Mantan Menlu Inggris: Barat Akibatkan Kerusakan Parah di Afghanistan
Kompas dunia | 22 Februari 2022, 03:05 WIBLONDON, KOMPAS.TV - Mantan Menteri Luar Negeri (Menlu) Inggris David Miliband mengatakan Barat telah mengakibatkan kerusakan parah di Afghanistan dengan membiarkan rakyat Afghanistan kelaparan.
Dia merujuk pada keputusan Amerika Serikat (AS) dan Bank Dunia membekukan aset Afghanistan.
"Jika kita ingin menciptakan negara yang gagal, kita tidak memiliki paduan kebijakan yang lebih efektif daripada yang kita punya saat ini," kata Miliband kepada Guardian.
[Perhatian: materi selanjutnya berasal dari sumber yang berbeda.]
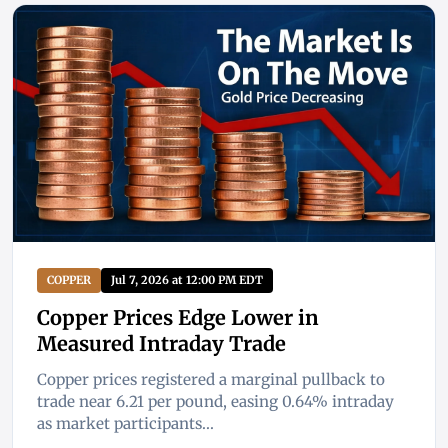
COPPER
Jul 7, 2026 at 12:00 PM EDT
Copper Prices Edge Lower in
Measured Intraday Trade
Copper prices registered a marginal pullback to
trade near 6.21 per pound, easing 0.64% intraday
as market participants...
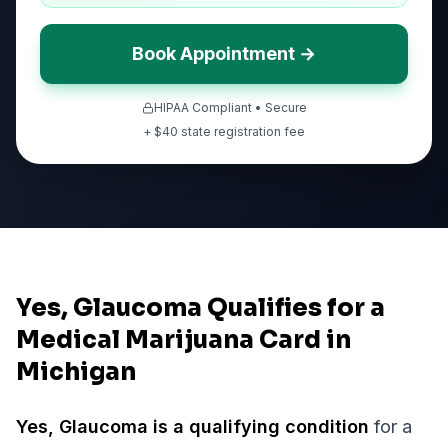
Book Appointment →
HIPAA Compliant • Secure
+ $
40
state registration fee
Yes, Glaucoma Qualifies for a
Medical Marijuana Card in
Michigan
Yes,
Glaucoma
is a qualifying condition
for a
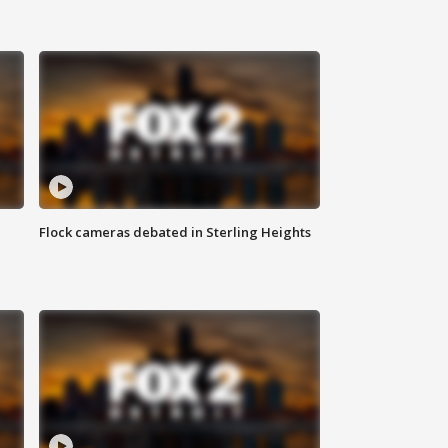
Flock cameras debated in Sterling Heights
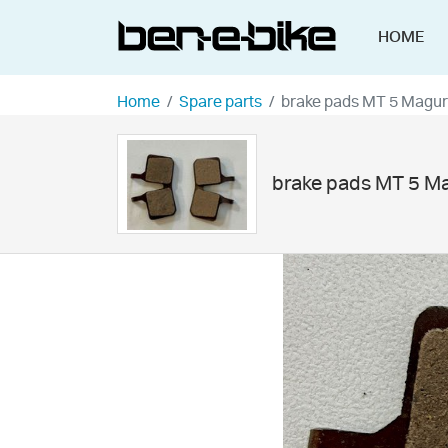
HOME
Home
Spare parts
brake pads MT 5 Magu
brake pads MT 5 M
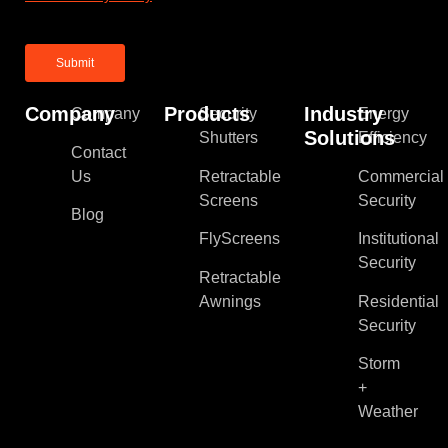
Company
Products
Industry
Company
Security
Energy
Solutions
Shutters
Efficiency
Contact
Us
Retractable
Commercial
Screens
Security
Blog
FlyScreens
Institutional
Security
Retractable
Awnings
Residential
Security
Storm
+
Weather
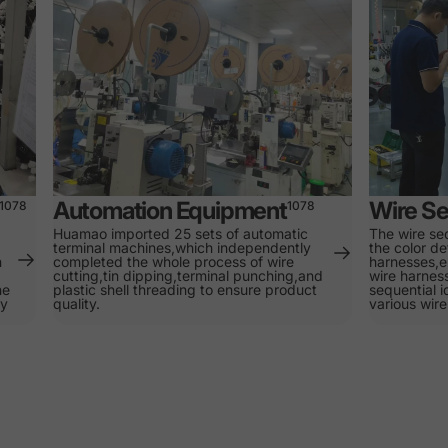
Automation Equipment
Wire Se
1078
1078
Huamao imported 25 sets of automatic
The wire se
terminal machines,which independently
the color de
n
completed the whole process of wire
harnesses,e
cutting,tin dipping,terminal punching,and
wire harness
he
plastic shell threading to ensure product
sequential i
ty
quality.
various wire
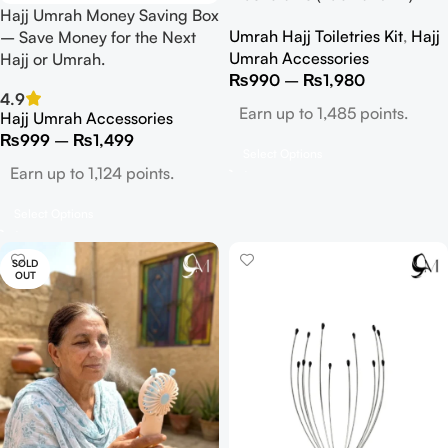
Hajj Umrah Money Saving Box
Umrah Hajj Toiletries Kit
,
Hajj
– Save Money for the Next
Umrah Accessories
Hajj or Umrah.
₨
990
–
₨
1,980
4.9
Earn up to 1,485 points.
Hajj Umrah Accessories
₨
999
–
₨
1,499
Select Options
Earn up to 1,124 points.
Select Options
SOLD
OUT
Miliband salah satu di antara pihak-pihak yang mendesak pemerintahan Presiden AS Joe Biden dan Bank Dunia untuk membebaskan aset Afghanistan tidak hanya untuk bantuan kemanusiaan tapi juga untuk pemulihan ekonomi Afghanistan.
"Saya sama sekali tidak mengerti ketiadaan urgensi untuk membuat hal ini bergerak. Ini benar-benar membuat saya bingung bahwa kita membiarkan ini menjadi jauh lebih buruk dengan cepat," ujarnya.
Dia mengatakan krisis yang terjadi di Afghanistan sangat parah sehingga seruan PBB untuk dana sebesar USD4 miliar tahun ini yang akan disampaikan dalam sebuah konferensi bulan depan, berkemungkinan melonjak menjadi USD10 miliar pada tahun depan.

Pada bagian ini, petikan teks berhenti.